### Work to complete:
All that is required is the number of lines in this listing that hold "dialog".

### Available data:
· · · ·
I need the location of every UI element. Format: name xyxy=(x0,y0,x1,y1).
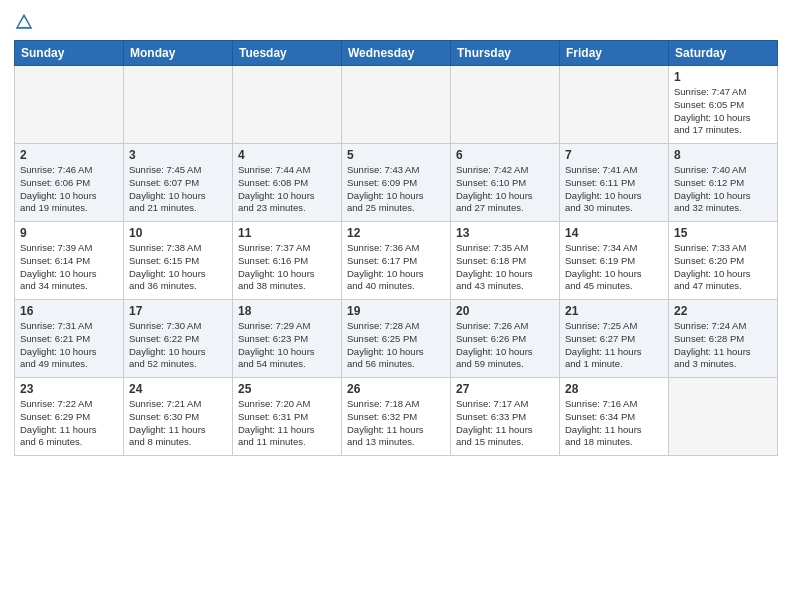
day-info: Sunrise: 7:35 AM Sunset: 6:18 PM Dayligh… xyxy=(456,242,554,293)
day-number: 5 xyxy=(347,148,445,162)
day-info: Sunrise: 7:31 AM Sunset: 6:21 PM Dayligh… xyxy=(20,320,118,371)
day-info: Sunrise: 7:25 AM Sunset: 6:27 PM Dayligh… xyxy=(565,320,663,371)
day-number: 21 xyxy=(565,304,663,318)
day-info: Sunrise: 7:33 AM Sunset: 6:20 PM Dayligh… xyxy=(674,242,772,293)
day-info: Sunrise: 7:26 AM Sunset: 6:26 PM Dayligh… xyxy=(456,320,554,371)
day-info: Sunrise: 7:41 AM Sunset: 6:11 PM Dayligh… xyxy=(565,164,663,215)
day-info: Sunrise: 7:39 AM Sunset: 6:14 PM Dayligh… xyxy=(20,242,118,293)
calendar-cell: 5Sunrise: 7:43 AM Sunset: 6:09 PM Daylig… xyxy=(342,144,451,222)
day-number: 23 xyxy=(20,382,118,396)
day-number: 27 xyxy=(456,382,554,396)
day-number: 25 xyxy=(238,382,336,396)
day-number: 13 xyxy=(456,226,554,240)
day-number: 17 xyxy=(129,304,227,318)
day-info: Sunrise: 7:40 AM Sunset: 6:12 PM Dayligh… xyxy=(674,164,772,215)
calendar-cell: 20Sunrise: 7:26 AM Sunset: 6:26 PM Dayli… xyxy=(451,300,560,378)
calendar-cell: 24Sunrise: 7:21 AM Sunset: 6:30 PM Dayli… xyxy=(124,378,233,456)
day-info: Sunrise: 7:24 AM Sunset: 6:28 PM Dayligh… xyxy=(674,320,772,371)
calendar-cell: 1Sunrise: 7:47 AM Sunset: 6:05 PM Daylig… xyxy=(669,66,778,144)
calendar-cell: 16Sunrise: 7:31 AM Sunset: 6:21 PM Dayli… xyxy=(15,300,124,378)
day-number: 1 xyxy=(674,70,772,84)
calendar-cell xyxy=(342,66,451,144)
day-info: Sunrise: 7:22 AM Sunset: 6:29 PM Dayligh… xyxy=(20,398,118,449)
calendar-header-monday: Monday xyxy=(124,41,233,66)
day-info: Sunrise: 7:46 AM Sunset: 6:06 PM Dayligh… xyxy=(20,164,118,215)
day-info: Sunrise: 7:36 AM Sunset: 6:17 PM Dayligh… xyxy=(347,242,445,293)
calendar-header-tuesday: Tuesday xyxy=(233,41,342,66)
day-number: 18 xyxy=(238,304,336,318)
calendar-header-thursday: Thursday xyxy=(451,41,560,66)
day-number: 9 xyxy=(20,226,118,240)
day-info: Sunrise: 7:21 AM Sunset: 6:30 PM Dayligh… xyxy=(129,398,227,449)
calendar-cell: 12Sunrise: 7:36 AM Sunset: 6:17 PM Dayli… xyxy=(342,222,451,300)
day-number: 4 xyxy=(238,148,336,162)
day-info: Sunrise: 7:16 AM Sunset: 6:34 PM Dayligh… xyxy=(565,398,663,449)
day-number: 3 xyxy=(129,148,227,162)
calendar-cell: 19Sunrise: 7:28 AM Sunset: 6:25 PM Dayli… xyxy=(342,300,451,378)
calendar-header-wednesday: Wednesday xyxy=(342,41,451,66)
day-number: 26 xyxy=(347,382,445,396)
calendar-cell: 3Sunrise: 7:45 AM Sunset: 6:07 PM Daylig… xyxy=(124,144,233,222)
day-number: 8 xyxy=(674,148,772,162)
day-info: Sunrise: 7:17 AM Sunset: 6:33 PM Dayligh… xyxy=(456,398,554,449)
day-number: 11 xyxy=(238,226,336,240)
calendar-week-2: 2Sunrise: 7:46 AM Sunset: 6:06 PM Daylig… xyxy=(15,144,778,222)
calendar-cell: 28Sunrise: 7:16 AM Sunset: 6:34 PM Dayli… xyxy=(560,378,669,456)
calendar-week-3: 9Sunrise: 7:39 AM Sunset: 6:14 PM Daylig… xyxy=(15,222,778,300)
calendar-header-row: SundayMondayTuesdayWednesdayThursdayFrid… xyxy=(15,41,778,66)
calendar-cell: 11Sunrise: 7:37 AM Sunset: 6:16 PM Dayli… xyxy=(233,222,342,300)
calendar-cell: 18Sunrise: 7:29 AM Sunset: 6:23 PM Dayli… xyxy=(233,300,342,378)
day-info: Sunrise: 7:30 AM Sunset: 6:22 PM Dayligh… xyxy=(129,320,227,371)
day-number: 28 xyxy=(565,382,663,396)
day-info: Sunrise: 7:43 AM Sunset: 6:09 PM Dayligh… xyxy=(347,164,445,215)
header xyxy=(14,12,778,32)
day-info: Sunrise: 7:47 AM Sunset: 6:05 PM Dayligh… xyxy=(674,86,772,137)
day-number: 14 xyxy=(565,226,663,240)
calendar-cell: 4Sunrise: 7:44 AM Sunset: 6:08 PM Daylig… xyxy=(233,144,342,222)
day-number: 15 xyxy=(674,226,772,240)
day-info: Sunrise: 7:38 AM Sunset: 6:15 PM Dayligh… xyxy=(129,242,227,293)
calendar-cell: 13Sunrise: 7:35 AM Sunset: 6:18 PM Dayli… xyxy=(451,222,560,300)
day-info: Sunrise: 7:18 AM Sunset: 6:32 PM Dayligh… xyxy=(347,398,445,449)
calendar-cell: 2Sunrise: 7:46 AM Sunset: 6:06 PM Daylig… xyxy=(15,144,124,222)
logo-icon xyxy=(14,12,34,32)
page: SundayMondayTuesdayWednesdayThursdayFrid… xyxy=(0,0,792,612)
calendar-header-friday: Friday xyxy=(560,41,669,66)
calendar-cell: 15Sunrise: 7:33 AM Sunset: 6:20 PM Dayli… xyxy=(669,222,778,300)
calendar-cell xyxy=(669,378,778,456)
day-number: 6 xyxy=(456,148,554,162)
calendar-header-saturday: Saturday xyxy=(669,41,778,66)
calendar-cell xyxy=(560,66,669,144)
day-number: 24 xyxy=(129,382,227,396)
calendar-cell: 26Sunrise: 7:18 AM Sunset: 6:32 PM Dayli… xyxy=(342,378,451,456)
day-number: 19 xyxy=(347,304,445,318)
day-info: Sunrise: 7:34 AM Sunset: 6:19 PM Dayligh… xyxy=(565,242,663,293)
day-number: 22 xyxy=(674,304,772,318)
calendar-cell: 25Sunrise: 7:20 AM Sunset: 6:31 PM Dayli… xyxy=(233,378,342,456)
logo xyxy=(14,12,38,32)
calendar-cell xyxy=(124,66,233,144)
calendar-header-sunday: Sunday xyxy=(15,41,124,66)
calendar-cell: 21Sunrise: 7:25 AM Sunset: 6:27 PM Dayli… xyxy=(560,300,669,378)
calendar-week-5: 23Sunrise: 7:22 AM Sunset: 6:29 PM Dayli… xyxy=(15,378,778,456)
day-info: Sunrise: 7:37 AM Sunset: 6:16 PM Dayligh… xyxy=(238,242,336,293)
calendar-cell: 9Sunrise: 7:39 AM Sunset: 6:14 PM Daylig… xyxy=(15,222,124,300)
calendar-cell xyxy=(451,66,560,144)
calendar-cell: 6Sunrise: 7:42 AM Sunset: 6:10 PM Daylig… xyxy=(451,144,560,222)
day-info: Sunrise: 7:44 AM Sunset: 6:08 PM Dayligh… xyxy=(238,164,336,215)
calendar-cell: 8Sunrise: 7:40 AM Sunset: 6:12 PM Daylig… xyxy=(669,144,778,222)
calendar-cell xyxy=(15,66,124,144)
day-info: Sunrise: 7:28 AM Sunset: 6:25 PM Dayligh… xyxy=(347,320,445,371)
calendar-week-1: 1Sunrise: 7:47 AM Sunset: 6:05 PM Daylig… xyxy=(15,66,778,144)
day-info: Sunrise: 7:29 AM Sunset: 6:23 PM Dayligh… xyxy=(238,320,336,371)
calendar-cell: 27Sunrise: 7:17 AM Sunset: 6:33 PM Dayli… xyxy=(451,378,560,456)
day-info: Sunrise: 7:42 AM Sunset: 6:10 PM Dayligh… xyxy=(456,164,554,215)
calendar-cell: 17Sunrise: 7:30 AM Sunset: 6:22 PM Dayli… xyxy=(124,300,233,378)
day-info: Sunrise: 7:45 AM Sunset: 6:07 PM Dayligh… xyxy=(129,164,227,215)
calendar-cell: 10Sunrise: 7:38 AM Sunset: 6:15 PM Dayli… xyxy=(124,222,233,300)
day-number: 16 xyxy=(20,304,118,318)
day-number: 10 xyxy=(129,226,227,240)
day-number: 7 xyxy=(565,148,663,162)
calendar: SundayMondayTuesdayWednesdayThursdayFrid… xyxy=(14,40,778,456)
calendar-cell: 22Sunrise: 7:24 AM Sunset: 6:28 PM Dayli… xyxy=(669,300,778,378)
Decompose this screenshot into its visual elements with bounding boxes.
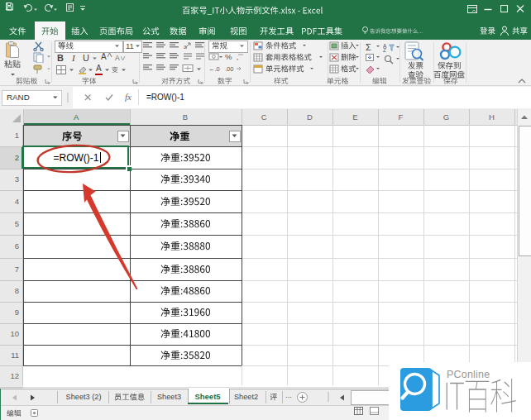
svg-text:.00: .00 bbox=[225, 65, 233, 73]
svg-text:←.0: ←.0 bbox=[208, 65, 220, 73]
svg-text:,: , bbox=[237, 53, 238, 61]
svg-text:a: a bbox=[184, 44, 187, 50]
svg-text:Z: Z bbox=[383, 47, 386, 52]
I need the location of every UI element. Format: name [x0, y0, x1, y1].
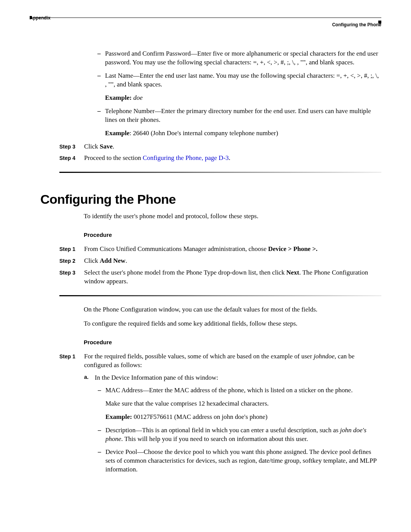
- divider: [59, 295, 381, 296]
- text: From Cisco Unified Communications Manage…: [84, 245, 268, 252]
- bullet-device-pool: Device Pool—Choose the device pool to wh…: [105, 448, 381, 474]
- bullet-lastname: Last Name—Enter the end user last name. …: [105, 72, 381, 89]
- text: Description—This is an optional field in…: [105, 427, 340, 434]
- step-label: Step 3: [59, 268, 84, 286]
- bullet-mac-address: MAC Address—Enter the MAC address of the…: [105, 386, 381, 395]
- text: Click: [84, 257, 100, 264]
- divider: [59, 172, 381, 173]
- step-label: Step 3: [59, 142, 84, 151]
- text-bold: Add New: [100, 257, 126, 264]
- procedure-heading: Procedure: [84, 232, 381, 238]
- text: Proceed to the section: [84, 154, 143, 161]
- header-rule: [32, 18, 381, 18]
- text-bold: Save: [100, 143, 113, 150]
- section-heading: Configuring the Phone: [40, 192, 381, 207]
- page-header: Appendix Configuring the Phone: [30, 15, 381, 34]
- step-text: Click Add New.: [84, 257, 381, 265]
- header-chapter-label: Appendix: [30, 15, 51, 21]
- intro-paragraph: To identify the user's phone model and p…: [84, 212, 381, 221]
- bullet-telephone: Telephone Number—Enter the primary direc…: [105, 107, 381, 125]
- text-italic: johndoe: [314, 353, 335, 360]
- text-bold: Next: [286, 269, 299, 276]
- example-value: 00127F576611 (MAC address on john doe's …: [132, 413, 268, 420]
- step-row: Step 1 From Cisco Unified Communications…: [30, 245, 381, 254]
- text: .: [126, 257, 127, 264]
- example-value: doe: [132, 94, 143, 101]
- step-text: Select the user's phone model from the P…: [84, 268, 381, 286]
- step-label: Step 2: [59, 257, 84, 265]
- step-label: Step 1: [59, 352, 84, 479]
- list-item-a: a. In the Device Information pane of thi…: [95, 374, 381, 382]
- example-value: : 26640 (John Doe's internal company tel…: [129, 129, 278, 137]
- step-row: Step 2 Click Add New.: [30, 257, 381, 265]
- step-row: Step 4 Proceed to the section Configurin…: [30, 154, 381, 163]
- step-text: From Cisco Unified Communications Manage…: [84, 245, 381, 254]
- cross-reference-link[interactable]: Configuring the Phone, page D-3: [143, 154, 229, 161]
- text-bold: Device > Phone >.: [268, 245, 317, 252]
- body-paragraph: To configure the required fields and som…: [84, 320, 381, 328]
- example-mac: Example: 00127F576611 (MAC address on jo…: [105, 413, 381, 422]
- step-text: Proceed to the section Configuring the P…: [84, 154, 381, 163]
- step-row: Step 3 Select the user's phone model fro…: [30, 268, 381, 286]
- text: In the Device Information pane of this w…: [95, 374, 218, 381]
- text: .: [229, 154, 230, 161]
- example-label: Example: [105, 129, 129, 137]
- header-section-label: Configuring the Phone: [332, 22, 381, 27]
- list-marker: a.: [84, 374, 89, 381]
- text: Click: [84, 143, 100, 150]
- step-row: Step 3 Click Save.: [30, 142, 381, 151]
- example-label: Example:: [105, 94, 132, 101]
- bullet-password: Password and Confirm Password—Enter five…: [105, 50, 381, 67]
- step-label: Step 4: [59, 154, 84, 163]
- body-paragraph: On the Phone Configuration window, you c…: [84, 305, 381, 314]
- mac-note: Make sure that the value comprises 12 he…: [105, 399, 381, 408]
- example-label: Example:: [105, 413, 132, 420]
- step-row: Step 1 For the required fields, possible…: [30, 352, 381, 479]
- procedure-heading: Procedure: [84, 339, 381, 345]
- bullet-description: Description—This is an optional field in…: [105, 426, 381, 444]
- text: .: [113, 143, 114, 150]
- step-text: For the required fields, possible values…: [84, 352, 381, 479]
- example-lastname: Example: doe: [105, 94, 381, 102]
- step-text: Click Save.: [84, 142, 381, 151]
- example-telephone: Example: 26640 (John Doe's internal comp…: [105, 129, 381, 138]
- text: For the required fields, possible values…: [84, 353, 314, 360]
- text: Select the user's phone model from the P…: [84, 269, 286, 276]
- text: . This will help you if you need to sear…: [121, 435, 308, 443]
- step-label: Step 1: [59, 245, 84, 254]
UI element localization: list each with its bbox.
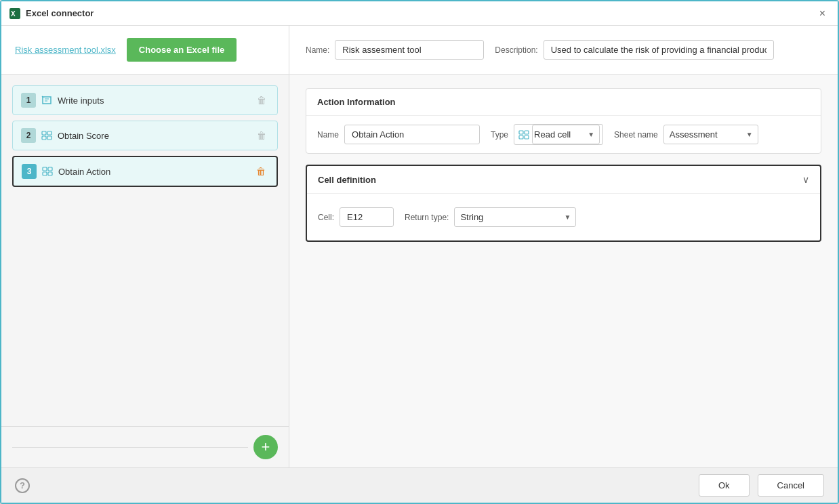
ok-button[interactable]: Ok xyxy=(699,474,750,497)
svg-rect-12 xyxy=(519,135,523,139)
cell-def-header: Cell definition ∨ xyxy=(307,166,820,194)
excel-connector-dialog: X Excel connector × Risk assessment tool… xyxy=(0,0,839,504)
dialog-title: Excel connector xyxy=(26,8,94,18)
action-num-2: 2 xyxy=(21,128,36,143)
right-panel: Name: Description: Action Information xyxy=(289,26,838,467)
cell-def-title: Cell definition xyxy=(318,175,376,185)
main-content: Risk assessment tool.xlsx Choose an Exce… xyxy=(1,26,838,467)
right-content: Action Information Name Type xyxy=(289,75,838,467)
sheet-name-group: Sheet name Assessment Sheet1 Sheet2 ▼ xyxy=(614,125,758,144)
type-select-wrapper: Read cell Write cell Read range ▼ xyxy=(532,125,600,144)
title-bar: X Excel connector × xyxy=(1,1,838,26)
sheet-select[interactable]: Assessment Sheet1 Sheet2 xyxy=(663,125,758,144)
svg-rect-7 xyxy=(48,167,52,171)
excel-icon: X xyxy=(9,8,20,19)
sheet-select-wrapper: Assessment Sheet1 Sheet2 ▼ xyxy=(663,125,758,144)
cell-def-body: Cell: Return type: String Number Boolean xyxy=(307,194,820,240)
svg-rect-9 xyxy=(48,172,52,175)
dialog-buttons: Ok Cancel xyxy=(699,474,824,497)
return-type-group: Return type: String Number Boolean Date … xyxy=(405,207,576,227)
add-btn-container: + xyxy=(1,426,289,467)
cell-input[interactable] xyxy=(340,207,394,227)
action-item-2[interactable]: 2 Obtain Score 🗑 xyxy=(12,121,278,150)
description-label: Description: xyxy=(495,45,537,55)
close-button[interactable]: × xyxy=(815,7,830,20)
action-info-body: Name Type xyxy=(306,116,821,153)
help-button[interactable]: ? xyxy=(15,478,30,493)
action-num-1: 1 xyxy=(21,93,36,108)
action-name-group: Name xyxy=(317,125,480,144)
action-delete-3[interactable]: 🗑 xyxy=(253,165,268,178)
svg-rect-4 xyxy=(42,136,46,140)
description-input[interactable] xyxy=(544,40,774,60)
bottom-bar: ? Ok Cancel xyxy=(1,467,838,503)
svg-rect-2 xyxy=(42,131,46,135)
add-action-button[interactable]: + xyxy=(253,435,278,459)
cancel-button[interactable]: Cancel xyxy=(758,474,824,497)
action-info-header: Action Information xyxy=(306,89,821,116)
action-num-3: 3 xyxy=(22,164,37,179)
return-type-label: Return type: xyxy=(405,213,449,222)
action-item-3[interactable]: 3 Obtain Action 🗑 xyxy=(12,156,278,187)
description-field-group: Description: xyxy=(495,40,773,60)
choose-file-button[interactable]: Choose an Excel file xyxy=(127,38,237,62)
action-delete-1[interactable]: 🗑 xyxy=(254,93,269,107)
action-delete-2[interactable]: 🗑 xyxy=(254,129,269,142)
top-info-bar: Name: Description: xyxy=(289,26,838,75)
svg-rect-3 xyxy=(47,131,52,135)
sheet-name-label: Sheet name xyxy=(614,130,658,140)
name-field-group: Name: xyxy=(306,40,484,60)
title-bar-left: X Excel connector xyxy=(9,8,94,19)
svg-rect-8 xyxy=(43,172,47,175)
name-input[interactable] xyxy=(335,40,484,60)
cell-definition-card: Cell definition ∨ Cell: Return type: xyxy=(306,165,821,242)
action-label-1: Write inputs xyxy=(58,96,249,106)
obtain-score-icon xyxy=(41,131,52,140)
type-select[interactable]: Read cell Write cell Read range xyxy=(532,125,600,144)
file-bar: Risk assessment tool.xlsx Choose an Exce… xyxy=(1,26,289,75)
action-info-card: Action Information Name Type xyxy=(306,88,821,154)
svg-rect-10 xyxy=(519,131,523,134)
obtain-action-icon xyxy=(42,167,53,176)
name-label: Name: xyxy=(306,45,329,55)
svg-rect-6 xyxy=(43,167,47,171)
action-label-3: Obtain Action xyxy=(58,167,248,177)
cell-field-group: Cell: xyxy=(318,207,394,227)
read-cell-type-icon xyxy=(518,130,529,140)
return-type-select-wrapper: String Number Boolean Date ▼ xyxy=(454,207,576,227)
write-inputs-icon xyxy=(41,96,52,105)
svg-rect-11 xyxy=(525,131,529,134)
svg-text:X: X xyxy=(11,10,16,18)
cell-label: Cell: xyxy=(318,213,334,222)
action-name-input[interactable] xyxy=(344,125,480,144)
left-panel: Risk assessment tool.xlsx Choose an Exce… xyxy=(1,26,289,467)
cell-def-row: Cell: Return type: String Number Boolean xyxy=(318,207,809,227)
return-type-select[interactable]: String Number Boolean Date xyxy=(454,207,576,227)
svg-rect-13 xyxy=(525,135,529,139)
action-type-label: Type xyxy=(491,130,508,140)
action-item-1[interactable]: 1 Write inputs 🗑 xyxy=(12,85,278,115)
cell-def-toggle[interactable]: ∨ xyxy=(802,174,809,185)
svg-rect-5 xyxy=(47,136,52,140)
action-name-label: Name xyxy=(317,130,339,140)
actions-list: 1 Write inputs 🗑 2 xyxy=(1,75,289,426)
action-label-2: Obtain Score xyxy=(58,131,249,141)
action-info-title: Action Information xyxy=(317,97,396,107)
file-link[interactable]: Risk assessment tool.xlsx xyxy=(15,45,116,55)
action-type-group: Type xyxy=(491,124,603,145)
· · · ·
### Answer area:
3